Generalizability explores to what extend the findings are applicable to other researchers, practitioners or domains. Very often case studies claim limited generalizability, and this study is no exception. One could argue that developing a similar tool as Tim for a more general audience (perhaps as part of an open-source tool for unit-level testing, etc.) would have improved the study’s generalizability. However, that might not have incorporated the complexities of working in the industry context (with test selection, hardware selection, parallel branches, etc.), which are at the core of our work on Tim.

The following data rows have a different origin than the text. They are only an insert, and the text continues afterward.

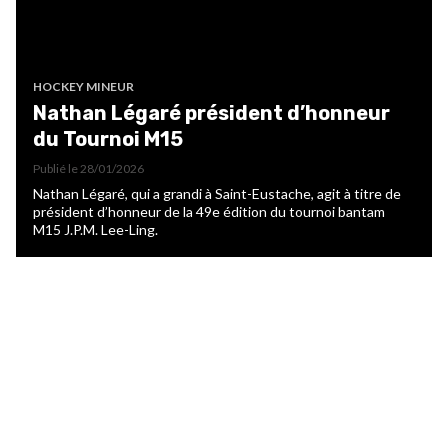
HOCKEY MINEUR
Nathan Légaré président d’honneur
du Tournoi M15
Publié le
28/01/2026
Nathan Légaré, qui a grandi à Saint-Eustache, agit à titre de
président d’honneur de la 49e édition du tournoi bantam
M15 J.P.M. Lee-Ling.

Ralph et al. argue that, for action research, it is essential to cover: the evaluation of the intervention, the reactions from the reference group, as well as a chain of evidence from observations to findings [
36]. These are all related to the causality in the study and the
internal validity. As we have discussed above, the motivation for implementing Tim was driven by problems with requirements, technological flora and scalability. To summarize, desirables for the new system were defined, both in previous work and with the reference group. Implementation was done iteratively and evaluated at reference group meetings. Data were collected at meetings and from logging use of Tim. However, one could ask if we implemented a certain view because it enables test results exploration better than any other view, because the reference group wanted it, or because we as researchers, for some other reason, desired to implement it to see what would happen. Furthermore, during one of the reference group meetings a project manager requested “In general, start migrating existing functionality from the old system into the new system, then work with improvements,” which implies the cognitive bias of anchoring—the users (and researchers) were used to the old system and other systems. In other words, the views in Tim are not free from bias.

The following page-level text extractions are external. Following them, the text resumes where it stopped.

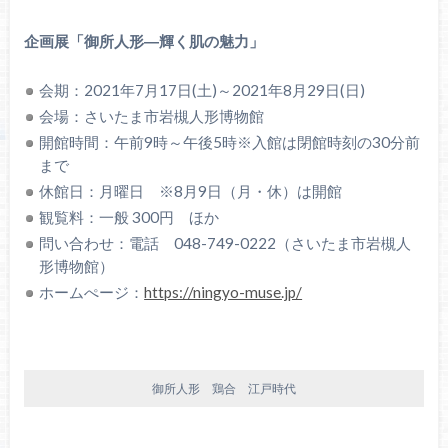
企画展「御所人形―輝く肌の魅力」
会期：2021年7月17日(土)～2021年8月29日(日)
会場：さいたま市岩槻人形博物館
開館時間：午前9時～午後5時※入館は閉館時刻の30分前
まで
休館日：月曜日 ※8月9日（月・休）は開館
観覧料：一般 300円 ほか
問い合わせ：電話 048-749-0222（さいたま市岩槻人
形博物館）
ホームぺージ：
https://ningyo-muse.jp/
御所人形 鶏合 江戸時代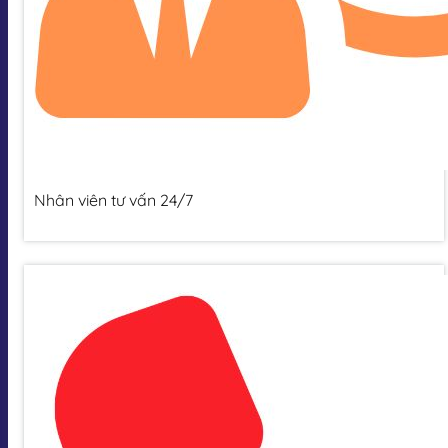
Nhân viên tư vấn 24/7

Threats to reliability can be summarized as “would another researcher in this setting produce the same results?” Implementing visualizations as a researcher is very dependent on the skills a researcher has in a tool—a researcher already skilled in a JavaScript framework other than Vue/Vuex might have favored that instead, and a researcher very skilled in native MacOS GUI development would perhaps have implemented a desktop application for Apple computers, whereas a researcher with expert knowledge in pie charts would have favored those, etc. We speculate, however, that those views would have had many similarities to the ones we produced—perhaps a “pie-stack” with top-pies, sub-pies and sunburst charts could all have be implemented with the same patterns we observed. Perhaps this hypothetical pie-stack would work just as well or better than Tim? In short, other researchers might have produced other views, but we argue that at least some of the patterns would have been similar or the same. For example, one would still have to filter and aggregate at the least, and both comparisons and previews would most likely be useful as well, even for a pie-stack.
Related to validity are the two principles in research ethics on
scientific value, that “research should yield fruitful results for the good of society, and not be random and unnecessary” and
researcher skill, “the researchers should have adequate skills” [
46]. If we, as researchers, implemented views at random with poor or no skills in, e.g., web development, then the research would not only have poor validity, it would also be unethical. To combat these ethical threats, many person months have been invested in technological skills (learning database, backend and frontend programming) and researcher skills (participating in a research school, etc.), and we have included what is valuable to society (in particular the case company) when prioritizing implementation.
To conclude, there are validity and ethical threats to this study, but as suggested by Merino et al., Munzner, Runeson et al., Strandberg [
27,
28,
40,
46], and many others, we have made efforts to mitigate risks one could have expected by means of triangulation (collecting data using diversity), prolonged involvement (both in terms of knowing the domain, by conducting the study over several months, by collecting data from 201 days of use) and by using member checking, etc.